Formula used: $1 + {\tan ^2}A = {\sec ^2}A$
$1 + {\cot ^2}A = \cos e{c^2}A$
${\tan ^2}A = \dfrac{{{{\sin }^2}A}}{{{{\cos }^2}A}}$
${\cot ^2}A = \dfrac{{{{\cos }^2}A}}{{{{\sin }^2}A}}$
${\cos ^2}A + {\sin ^2}A = 1$

Complete step-by-step answer:
Let us consider the given term as $A = \dfrac{{1 + {{\tan }^2}A}}{{1 + {{\cot }^2}A}}$
Now substitute the trigonometric identities, we get
$\Rightarrow$$A = \dfrac{{1 + \dfrac{{{{\sin }^2}A}}{{{{\cos }^2}A}}}}{{1 + \dfrac{{{{\cos }^2}A}}{{{{\sin }^2}A}}}}$
Now take the reciprocal in the numerator and denominator, we get
$\Rightarrow$$A = \dfrac{{\dfrac{{{{\cos }^2}A + {{\sin }^2}A}}{{{{\sin }^2}A}}}}{{\dfrac{{{{\cos }^2}A + {{\sin }^2}A}}{{{{\cos }^2}A}}}}$
We know that, ${\cos ^2}A + {\sin ^2}A = 1$
We get, $A = \dfrac{{\dfrac{1}{{{{\cos }^2}A}}}}{{\dfrac{1}{{{{\sin }^2}A}}}}$
Rewrite the above equation, we get
$\Rightarrow$$A = \dfrac{1}{{{{\cos }^2}A}} \times \dfrac{{{{\sin }^2}A}}{1}$
This implies, $A = \dfrac{{{{\sin }^2}A}}{{{{\cos }^2}A}}$
$ \Rightarrow A = {\tan ^2}A$
Hence, $\dfrac{{1 + {{\tan }^2}A}}{{1 + {{\cot }^2}A}} = {\tan ^2}A$

$\therefore $ The answer is option (D).

Additional information: There are six trigonometric ratios, sine, cosine, tangent, cosecant, secant and cotangent. These six trigonometric ratios are abbreviated as sin, cos, tan, cosec, sec, cot. These are referred to as ratios since they can be expressed in terms of the sides of a right angle for a specific angle $\theta $. The main trigonometric identities between trigonometric functions are proved, using mainly the geometric of the right triangle. Trigonometry is found all throughout geometry, as every straight sided shape may be broken into as a collection of triangles and it is a study of the relationship between sides and angles of triangles.
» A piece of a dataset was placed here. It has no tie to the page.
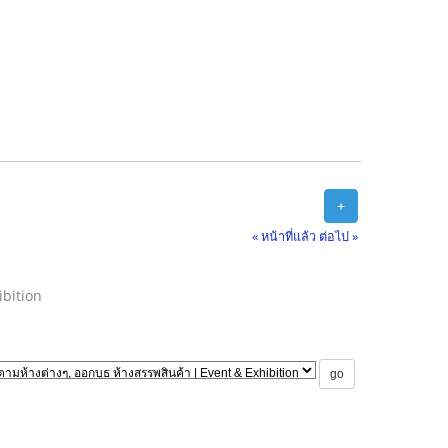
+
« หน้าที่แล้ว
ต่อไป »
ibition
Note: There is another method to solve this problem. Here also we are going to use the trigonometric formulas which are mentioned above already.
Using trigonometric identities, we know that
 $A = \dfrac{{1 + {{\tan }^2}A}}{{1 + {{\cot }^2}A}}$
Substitute the identities, we get
$A = \dfrac{{{{\sec }^2}A}}{{\cos e{c^2}A}}$
Now taking reciprocals, we get
$A = \dfrac{{{{\sin }^2}A}}{{{{\cos }^2}A}}$
This implies, $A = {\tan ^2}A$
So by following these procedures also we can get the correct answer.